The material below has pictures in it. Set down only the lines from the line containing "CART: 0 ITEM" through the line containing "Air Peace Commences N", word for word, and leave the pictures behind.

# # # #

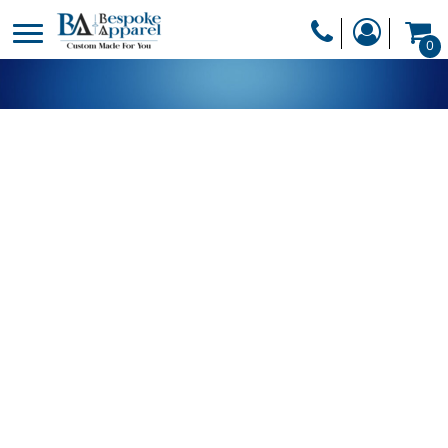
PRODUCTS
0
PRODUCTS
APPAREL
DESIGNER
HEADWEAR
GET A QUOTE
BAGS
SERVICES
BLANKETS
DRINKWARE
LOGIN
MISC
REGISTER
TRANSFERS &
CART: 0 ITEM
STICKERS
CURRENCY:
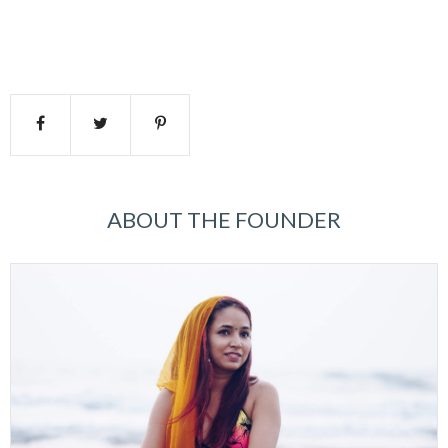
ABOUT THE FOUNDER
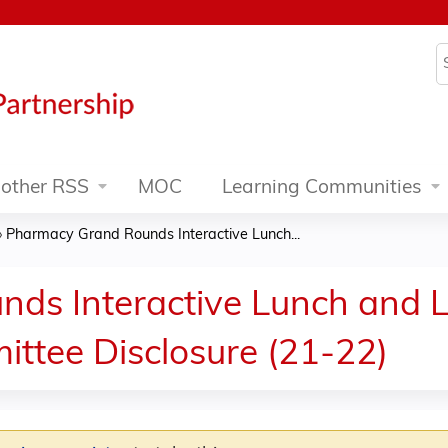
Jump to content
S
other RSS
MOC
Learning Communities
»
Pharmacy Grand Rounds Interactive Lunch...
ds Interactive Lunch and L
ittee Disclosure (21-22)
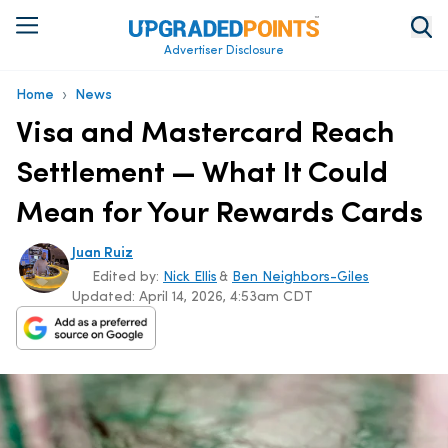
Advertiser Disclosure
›
Home
News
Visa and Mastercard Reach
Settlement — What It Could
Mean for Your Rewards Cards
Juan Ruiz
Edited by:
Nick Ellis
&
Ben Neighbors-Giles
Updated:
April 14, 2026, 4:53am CDT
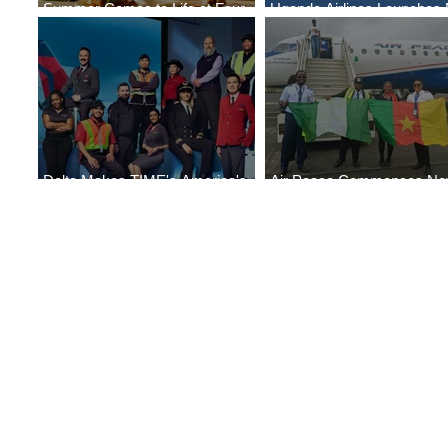
Summer Comes to Life at Four
Uganda Airlines Launches
Seasons Rabat at Kasr Al Bahr
Services to Accra and Kigal
Delta Makes TIME's America's
Air Peace Commences N
Best Companies of 2026 List
Services to Douala and Libr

# # # #

- [Output of the exercise]:
CART: 0 ITEM
STICKERS
CURRENCY:
ABOUT THE FOUNDER
Jump to content
S
other RSS
MOC
Learning Communities
»
Pharmacy Grand Rounds Interactive Lunch...
ds Interactive Lunch and L
ittee Disclosure (21-22)
Advertiser Disclosure
›
Home
News
Visa and Mastercard Reach
Settlement — What It Could
Mean for Your Rewards Cards
Juan Ruiz
Edited by:
Nick Ellis
&
Ben Neighbors-Giles
Updated:
April 14, 2026, 4:53am CDT
Summer Comes to Life at Four
Uganda Airlines Launches
Seasons Rabat at Kasr Al Bahr
Services to Accra and Kigal
Delta Makes TIME's America's
Air Peace Commences N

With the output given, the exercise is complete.